Certains, allant jusqu'au bout de leur folie se jetaient par-dessus bord*, d'autres, petite fatigue passagère, tenaient des propos incohérents.
Quand cela venait d'un Chef mécanicien, l'affaire devenait risible.
Sur le S/T Blois, compagnie de
Dans les ateliers, une machine outil, appelée étau-limeur, nous permettait de scier, sans aucune fatigue, des barres d'acier de grosses tailles. La pièce à travailler était fixée sur cette machine et une scie entièrement automatique se mettait en mouvement et tronçonnait le métal.
Quelqu'un devait de temps en temps verser sur l’axe de coupe un liquide pour éviter une surchauffe excessive de la scie, laquelle, en l'absence de ce produit, pouvait endommager la machine.

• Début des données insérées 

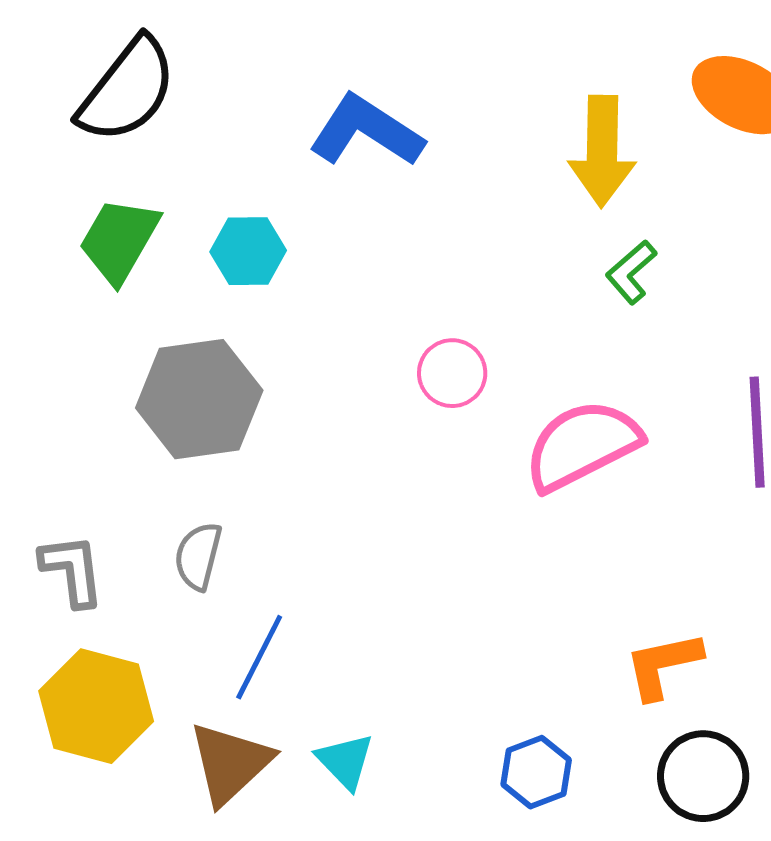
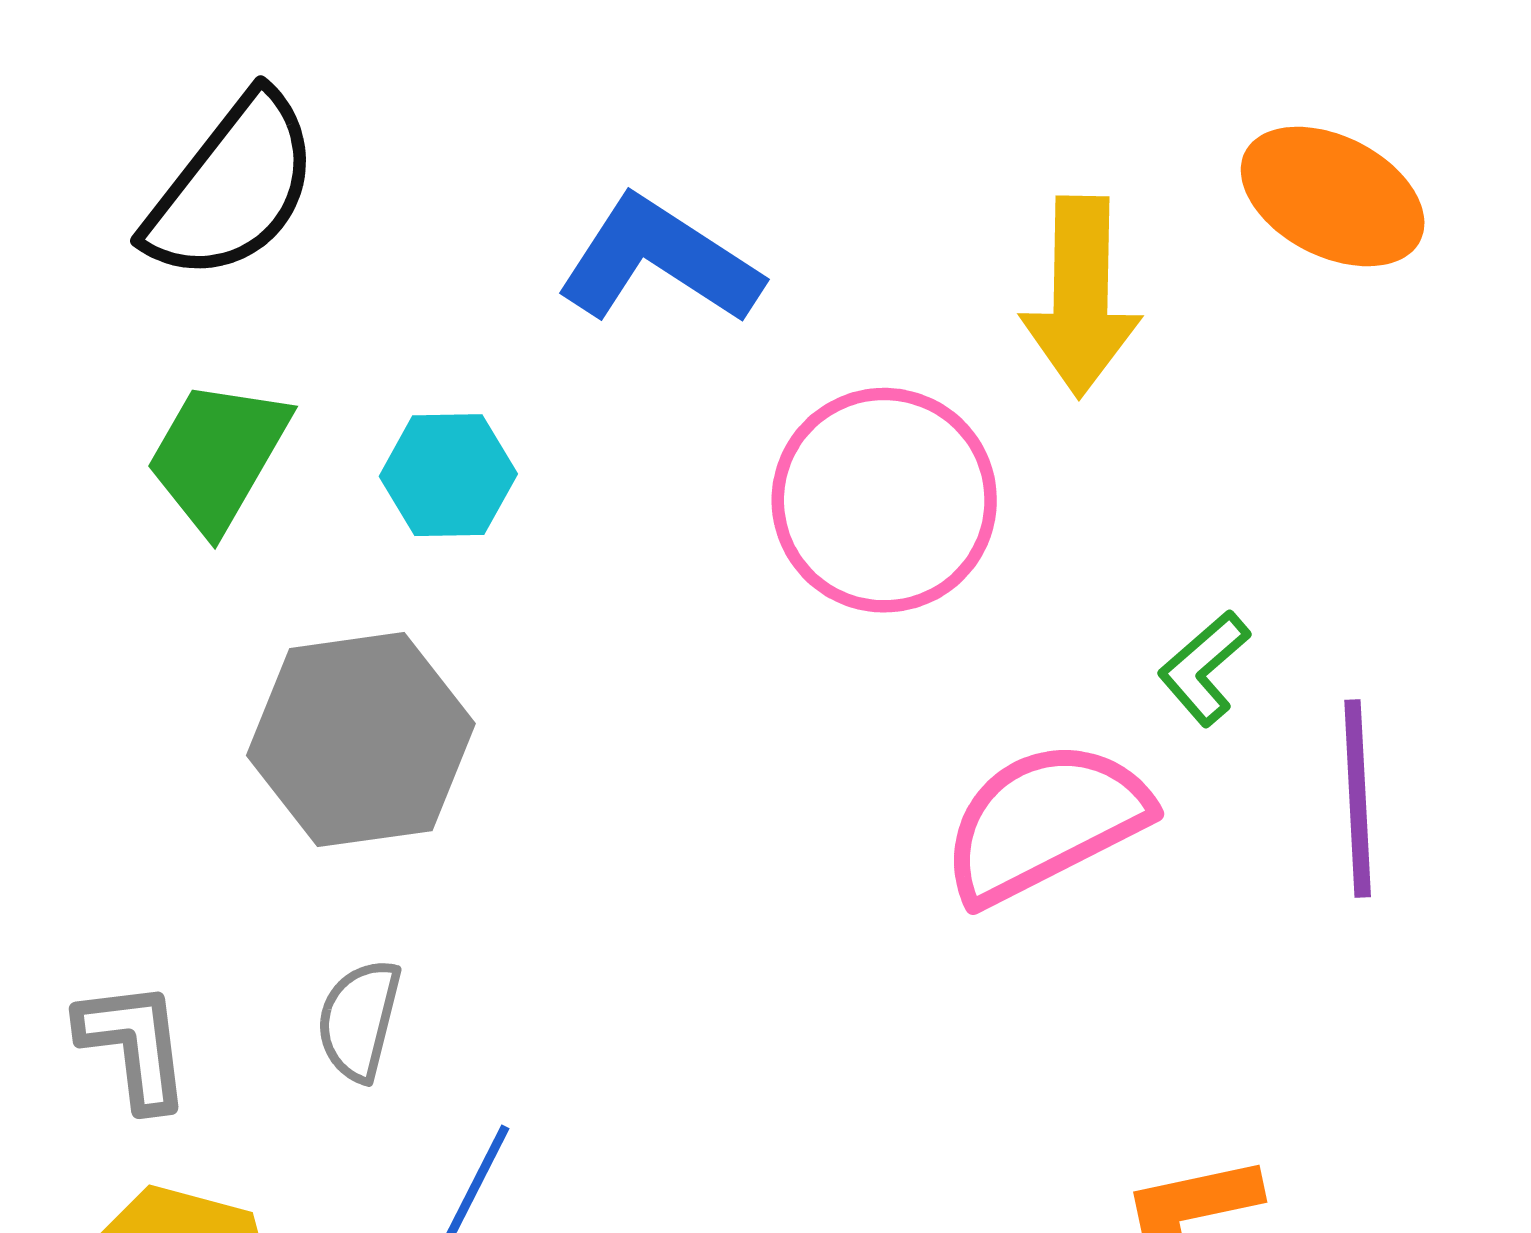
green L-shape: (631, 272) -> (1204, 668), moved
pink circle: (452, 373) -> (884, 500), moved, size x1.8

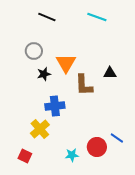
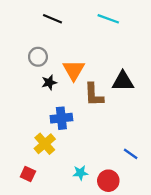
black triangle: (110, 73) -> (123, 81), size x1.5
red circle: (97, 147) -> (108, 181), moved

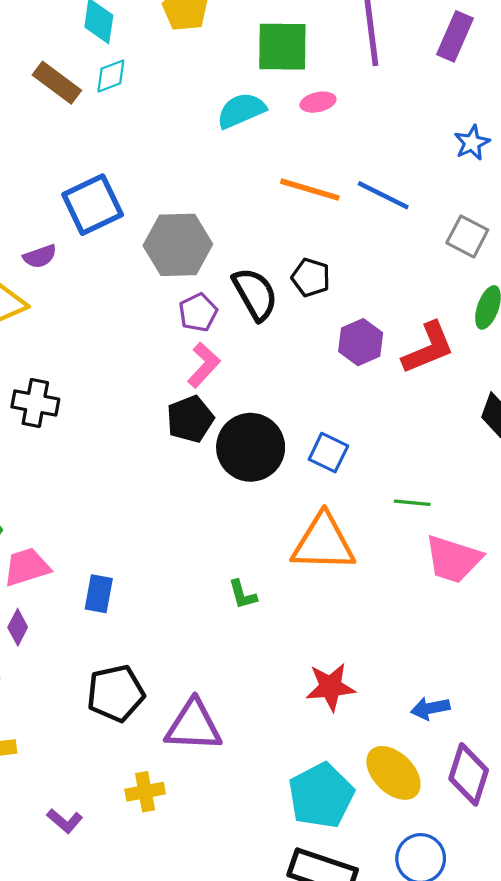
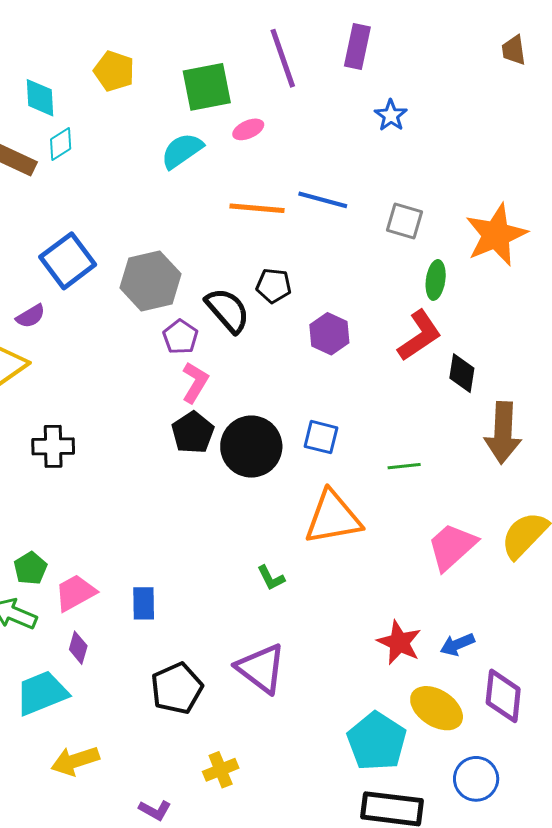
blue star: (472, 143) -> (391, 115), moved
red L-shape: (428, 348) -> (420, 336), moved
pink trapezoid: (453, 559) -> (452, 547), moved, turned 132
red star: (330, 687) -> (399, 642), moved, turned -30
purple triangle: (193, 726) -> (261, 668), moved, turned 46

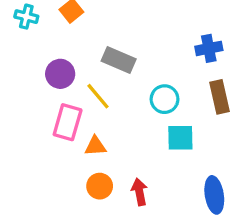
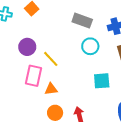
gray rectangle: (119, 60) -> (82, 21), moved
cyan circle: (165, 99) -> (90, 46), moved

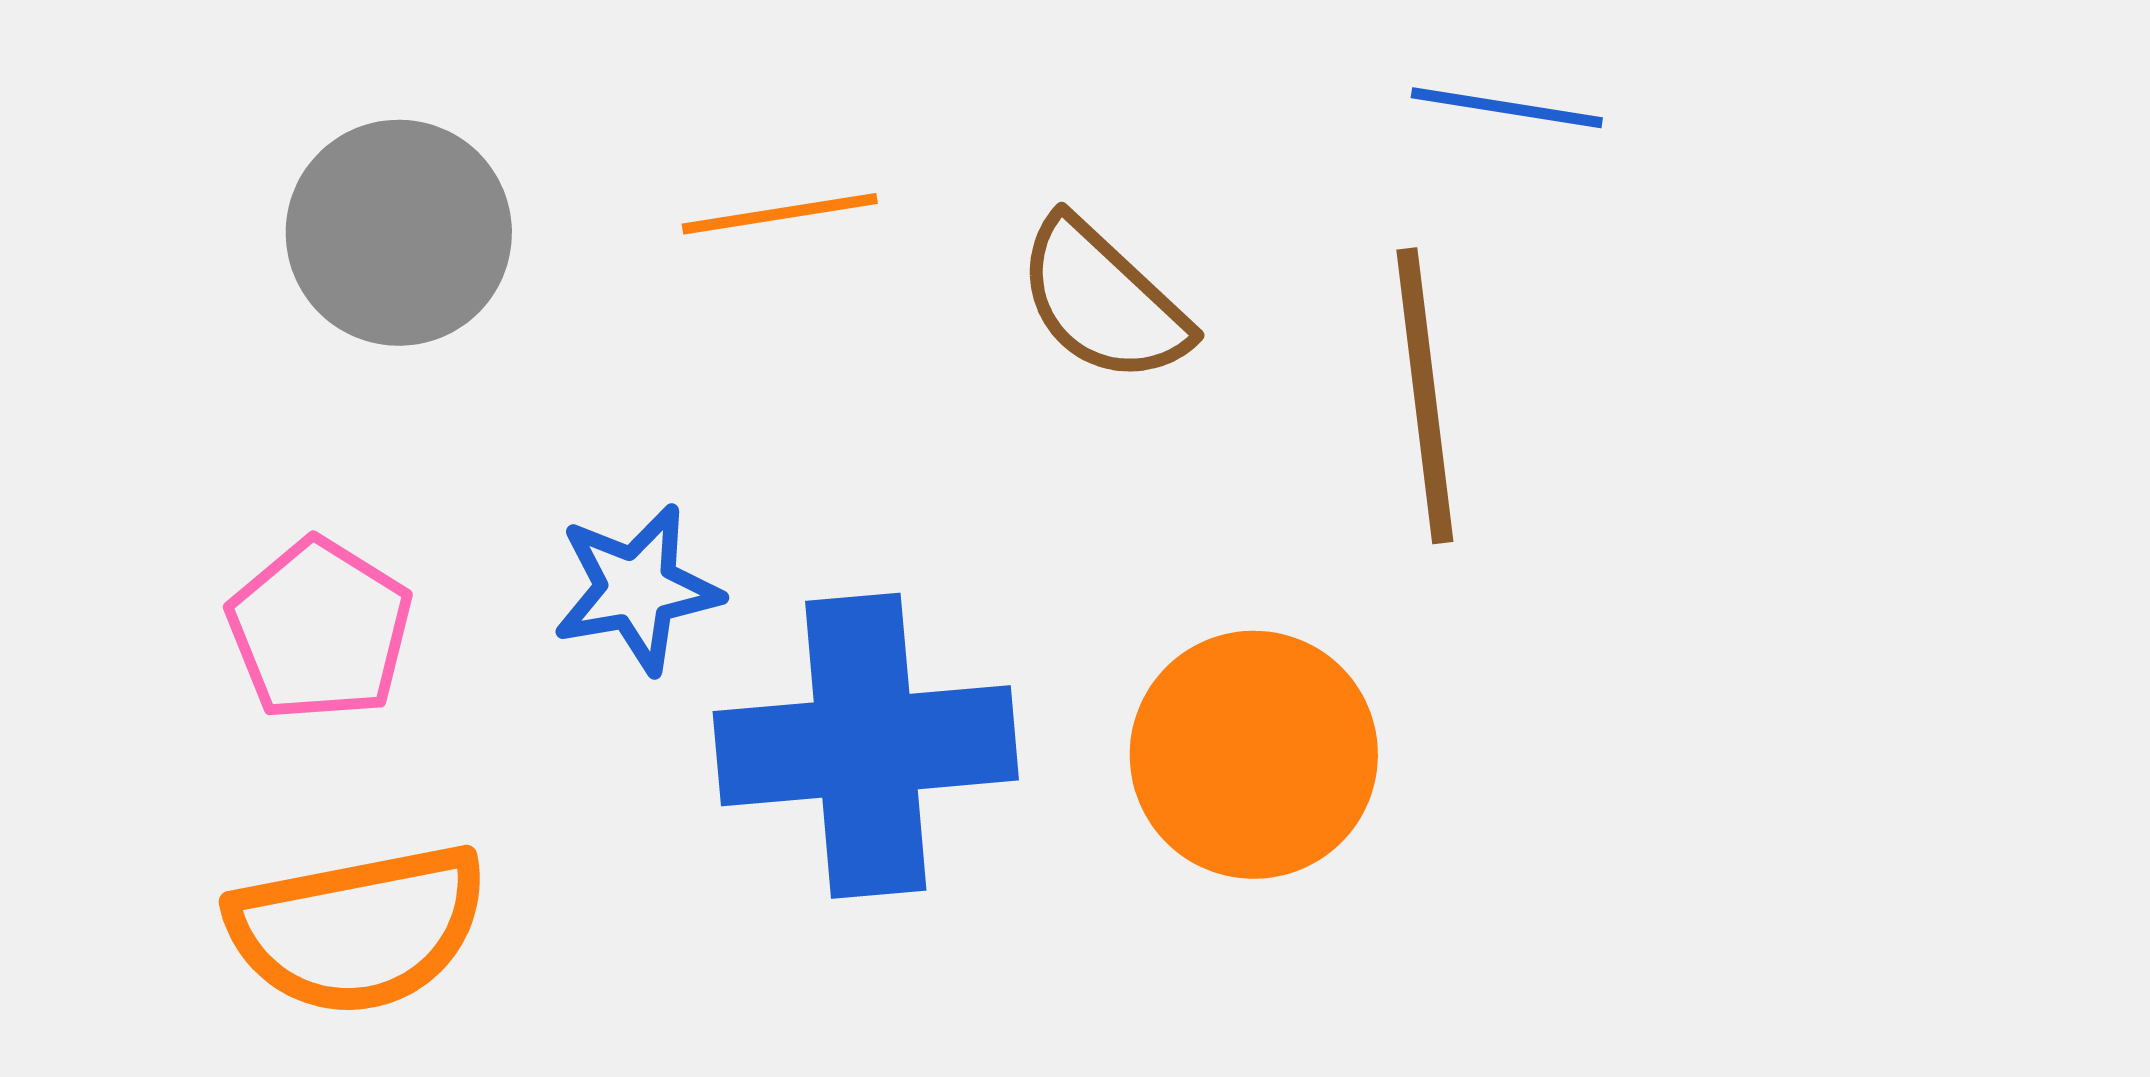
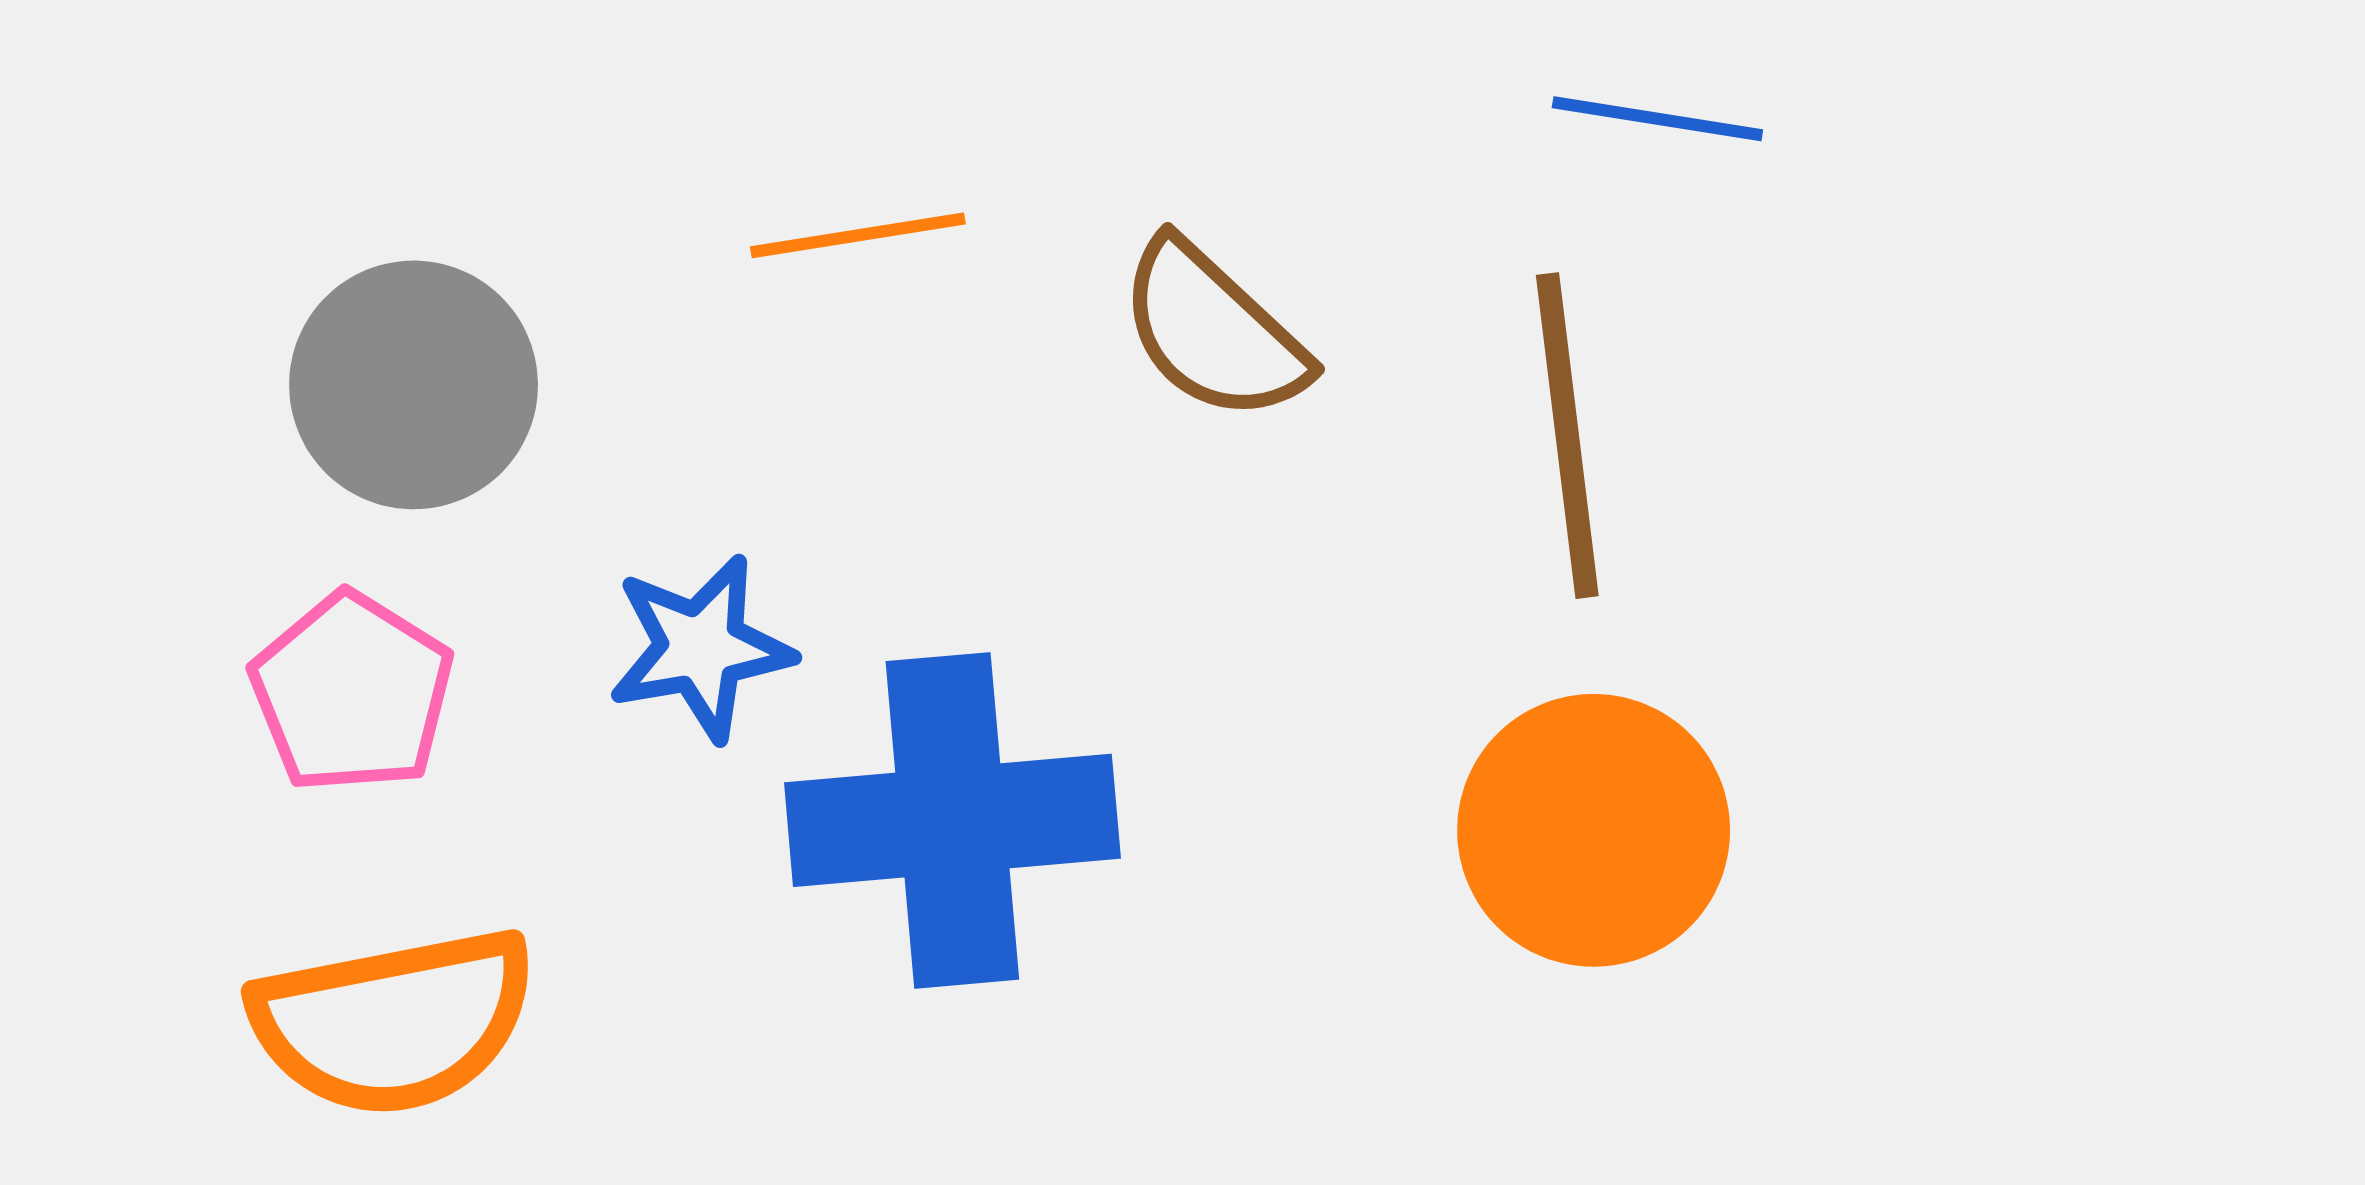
gray circle: (399, 233) -> (414, 385), moved
orange circle: (1254, 755) -> (1594, 830), moved

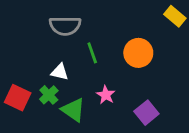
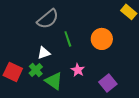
gray semicircle: (65, 26) -> (48, 19), turned -40
white triangle: (60, 72) -> (44, 53), turned -32

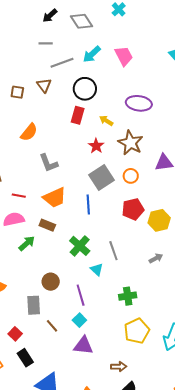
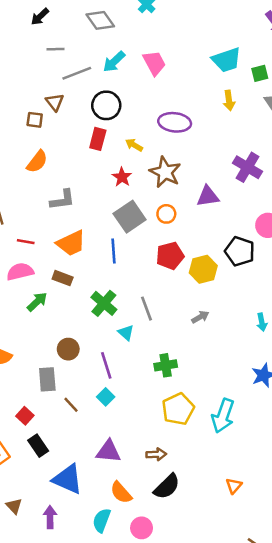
black arrow: (50, 16) -> (40, 17), moved
brown square: (17, 92) -> (35, 120), moved
gray L-shape: (49, 163) -> (62, 200), turned -75
purple triangle: (83, 346) -> (108, 451), moved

Et encore, certains métaux doux se passaient de ce lubrifiant; de cette façon, l'appareil pouvait travailler à votre place des heures durant sans aucun risque ni surveillance.
Un jour donc, la machine, calée pour débiter des rondins d'acier marchait toute seule. Le chef mécanicien, en visite à l'atelier, n'en croit pas ses yeux: un engin, seul, en train de scier, sans personne autour pour surveiller.
Il convoque tout le personnel présent, et nous tient ce langage:
-"Comment est-ce possible? cette machine qui scie, qui scie, et ensuite, quand elle aura tout scié, il n'y aura personne pour la stopper, elle sciera le bateau en deux, le bateau va couler, l'armateur demandera au chef : où est passé le bateau que je vous avais confié?, je répondrais je ne sais pas monsieur l'armateur, il n'y avait personne pour surveiller, je suis désolé monsieur l'armateur, cela ne se reproduira plus monsieur l'armateur".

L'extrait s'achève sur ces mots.